Item 5.02 Departure of Directors or Certain Officers; Election of Directors; Appointment of Certain Officers; Compensatory Arrangements of Certain Officers.
Managerial Changes.
On November 1, 2019, the Company announced the following managerial changes, each effective on November 1, 2019:
(a) Mr. Scott Zuehlke has been promoted to the position of Senior Vice President – Chief Financial Officer and Treasurer;
(b) Mr. Mark Livingston has been promoted to the position of Vice President – Chief Accounting Officer and Controller.

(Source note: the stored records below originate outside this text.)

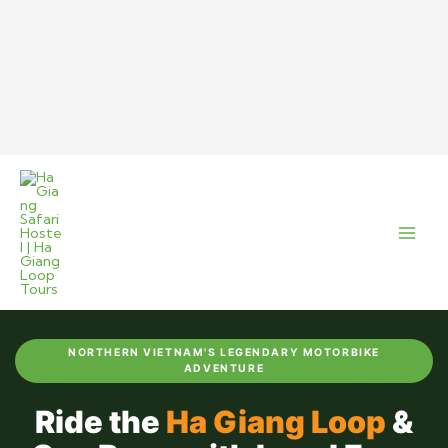
Skip
to
content
NORTHERN VIETNAM'S LEGENDARY MOTORBIKE
ADVENTURE
Ride the
Ha Giang Loop
&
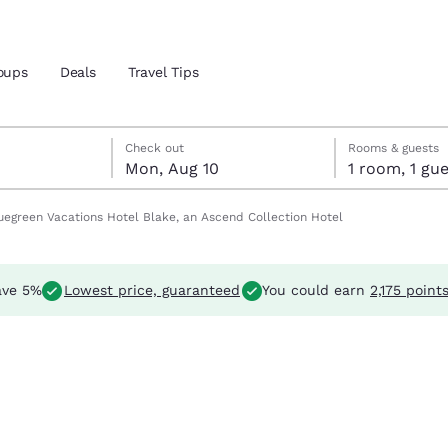
oups
Deals
Travel Tips
Reject all Cookies
Cookie Settings
 9
 10
10 check-out date selected
9 check-in date selected
Check out
Rooms & guests
Mon, Aug 10
1 room, 1 
and location
uegreen Vacations Hotel Blake, an Ascend Collection Hotel
 preferred language
ave 5%
Lowest price, guaranteed
You could earn
2,175 point
tes
Estados Unidos
América Lat
Español
Español
atina
Latin America
Canada
English
English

In addition, the Board has designated Mr. Livingston as the Company’s principal accounting officer as defined by the Securities
and Exchange Commission;
(c) Mr. Paul Cornett has been promoted to the position of Senior Vice President – General Counsel and Secretary; and
(d) The employment of Mr. Kevin P. Delaney, Senior Vice President – General Counsel and Secretary, was terminated without
Cause (as such term is defined in Mr. Delaney’s Severance Agreement, the form of which is filed with the Securities and Exchange
Commission (the “SEC”) as Exhibit 10.5 of Amendment No. 1 to the Company’s Registration Statement on Form
10 as filed on February 14, 2008). Mr. Delaney will receive severance benefits pursuant to the terms of such Severance Agreement,
and is also eligible to receive his accrued retirement benefit under the Company’s Supplemental Employees Retirement Plan,
filed as Exhibit 10.9 of Amendment No. 4 to the Registrant’s Registration Statement on Form 10, as filed with the SEC on March 17, 2008, and incorporated herein by reference. In addition, Mr. Delaney will be eligible to receive a cash payment under
the Annual Incentive Award granted to him in December 2018 based on the Company’s performance in fiscal year 2019, to the
extent such payout is awarded by the Board in the normal course at its December Board meeting after reviewing the Company’s
2019 financial results and calculating payouts due on all December 2018 Annual Incentive Awards, consistent with the Board’s
standard practice.
Biographical Information
and Compensatory Arrangements for New Officers
Scott M. Zuehlke,
Senior Vice President – Chief Financial Officer and Treasurer. Mr. Zuehlke, age 43, joined the Company in 2016 as its
Vice President – Investor Relations and Treasurer, and has also been serving as the Company’s interim Chief Financial
Officer since June 2019. Prior to joining the Company, Mr. Zuehlke served as Vice President,
Investor Relations for Halcón Resources from 2011 to 2016. In his role at Halcón, Mr. Zuehlke was responsible
for leading and managing the investor relations function and acting as the primary contact to the investment community. Halcón
is an independent energy company focused on the acquisition, production, exploration and development of onshore liquids-rich assets
in the United States. Mr. Zuehlke holds a Bachelor of Business Administration from the University of Texas and a Master of Business
Administration from the University of Houston.
In connection with
Mr. Zuehlke’s appointment as Senior Vice President – Chief Financial Officer and Treasurer, the Company and Mr. Zuehlke
entered into an offer letter agreement (the “Zuehlke Agreement”), effective as of November 1, 2019. The
Zuehlke Agreement replaces that certain letter agreement between Mr. Zuehlke and the Company dated January 9, 2016, but all other
arrangements and agreements between Mr. Zuehlke and the Company remain in place, as more fully set forth in the Company’s
Proxy Statement filed with the Securities and Exchange Commission on February 27, 2019.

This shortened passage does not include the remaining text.